AIM OF THE EXERCISE: What you return should be each line of the data containing the string "will".

[Recorded data]
- Opening Delimiter -

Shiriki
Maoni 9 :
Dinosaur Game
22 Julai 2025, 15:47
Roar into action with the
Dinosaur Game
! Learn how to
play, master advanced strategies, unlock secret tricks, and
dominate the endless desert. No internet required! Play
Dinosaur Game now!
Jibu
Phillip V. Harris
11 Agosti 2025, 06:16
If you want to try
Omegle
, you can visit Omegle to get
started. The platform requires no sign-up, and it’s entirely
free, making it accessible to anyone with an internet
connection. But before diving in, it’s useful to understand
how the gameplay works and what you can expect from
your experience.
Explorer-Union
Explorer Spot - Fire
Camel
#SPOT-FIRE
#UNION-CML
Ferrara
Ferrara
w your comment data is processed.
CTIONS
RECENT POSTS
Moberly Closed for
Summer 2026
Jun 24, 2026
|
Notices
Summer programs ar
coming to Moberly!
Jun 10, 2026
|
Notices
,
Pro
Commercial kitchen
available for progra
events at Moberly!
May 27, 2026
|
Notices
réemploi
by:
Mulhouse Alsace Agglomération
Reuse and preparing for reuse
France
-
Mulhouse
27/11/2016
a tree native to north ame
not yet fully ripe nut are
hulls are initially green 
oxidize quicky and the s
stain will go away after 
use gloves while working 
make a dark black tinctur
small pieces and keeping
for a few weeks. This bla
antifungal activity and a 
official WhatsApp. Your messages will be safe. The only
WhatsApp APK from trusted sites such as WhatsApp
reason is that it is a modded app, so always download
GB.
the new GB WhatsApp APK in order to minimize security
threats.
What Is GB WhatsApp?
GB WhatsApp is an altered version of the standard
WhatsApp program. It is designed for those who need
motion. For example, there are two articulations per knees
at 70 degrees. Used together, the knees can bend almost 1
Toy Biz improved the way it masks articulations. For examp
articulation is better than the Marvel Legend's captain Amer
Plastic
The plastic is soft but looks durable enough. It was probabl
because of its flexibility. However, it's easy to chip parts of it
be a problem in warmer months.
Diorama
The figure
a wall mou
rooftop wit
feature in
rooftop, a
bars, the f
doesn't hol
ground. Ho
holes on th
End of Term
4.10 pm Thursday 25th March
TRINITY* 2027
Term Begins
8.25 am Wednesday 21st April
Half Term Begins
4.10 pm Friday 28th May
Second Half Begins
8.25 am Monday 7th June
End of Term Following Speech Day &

- Closing Delimiter -
- Opening Delimiter -

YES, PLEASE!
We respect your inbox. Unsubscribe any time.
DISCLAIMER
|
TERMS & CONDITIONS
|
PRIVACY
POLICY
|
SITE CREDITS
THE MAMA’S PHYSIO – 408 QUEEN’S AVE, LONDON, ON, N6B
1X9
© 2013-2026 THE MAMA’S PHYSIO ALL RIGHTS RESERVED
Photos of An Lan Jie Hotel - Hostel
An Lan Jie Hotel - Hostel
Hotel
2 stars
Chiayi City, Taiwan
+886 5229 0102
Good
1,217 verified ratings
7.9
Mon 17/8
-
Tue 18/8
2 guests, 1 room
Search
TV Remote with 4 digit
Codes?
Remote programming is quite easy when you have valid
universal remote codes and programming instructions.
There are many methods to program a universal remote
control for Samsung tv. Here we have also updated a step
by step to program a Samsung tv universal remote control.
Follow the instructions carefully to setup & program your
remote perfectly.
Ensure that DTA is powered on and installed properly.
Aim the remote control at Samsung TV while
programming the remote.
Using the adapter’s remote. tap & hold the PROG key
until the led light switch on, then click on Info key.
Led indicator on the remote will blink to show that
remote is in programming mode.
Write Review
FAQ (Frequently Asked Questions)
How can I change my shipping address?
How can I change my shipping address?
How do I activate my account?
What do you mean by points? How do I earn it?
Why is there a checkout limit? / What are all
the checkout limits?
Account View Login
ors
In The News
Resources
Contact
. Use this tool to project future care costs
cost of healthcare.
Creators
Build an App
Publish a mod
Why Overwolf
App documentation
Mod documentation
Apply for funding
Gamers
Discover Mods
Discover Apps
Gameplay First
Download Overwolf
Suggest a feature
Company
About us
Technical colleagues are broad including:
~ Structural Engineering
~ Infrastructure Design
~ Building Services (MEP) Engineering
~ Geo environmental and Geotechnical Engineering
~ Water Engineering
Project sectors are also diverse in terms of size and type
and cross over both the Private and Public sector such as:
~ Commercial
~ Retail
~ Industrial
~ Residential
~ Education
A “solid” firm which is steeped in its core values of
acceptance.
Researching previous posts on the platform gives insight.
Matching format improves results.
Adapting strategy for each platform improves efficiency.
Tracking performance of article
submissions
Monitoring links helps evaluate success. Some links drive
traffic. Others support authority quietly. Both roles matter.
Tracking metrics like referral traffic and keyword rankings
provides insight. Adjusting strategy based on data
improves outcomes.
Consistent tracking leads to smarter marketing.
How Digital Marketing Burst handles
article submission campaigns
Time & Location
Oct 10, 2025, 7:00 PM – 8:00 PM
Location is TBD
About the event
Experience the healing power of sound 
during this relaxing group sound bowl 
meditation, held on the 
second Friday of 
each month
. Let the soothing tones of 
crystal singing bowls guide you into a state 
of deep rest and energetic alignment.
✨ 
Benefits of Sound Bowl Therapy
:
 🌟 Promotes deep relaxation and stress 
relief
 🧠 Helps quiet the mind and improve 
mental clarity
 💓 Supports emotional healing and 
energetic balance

- Closing Delimiter -

EXERCISE ANSWER:
stain will go away after 
official WhatsApp. Your messages will be safe. The only
Led indicator on the remote will blink to show that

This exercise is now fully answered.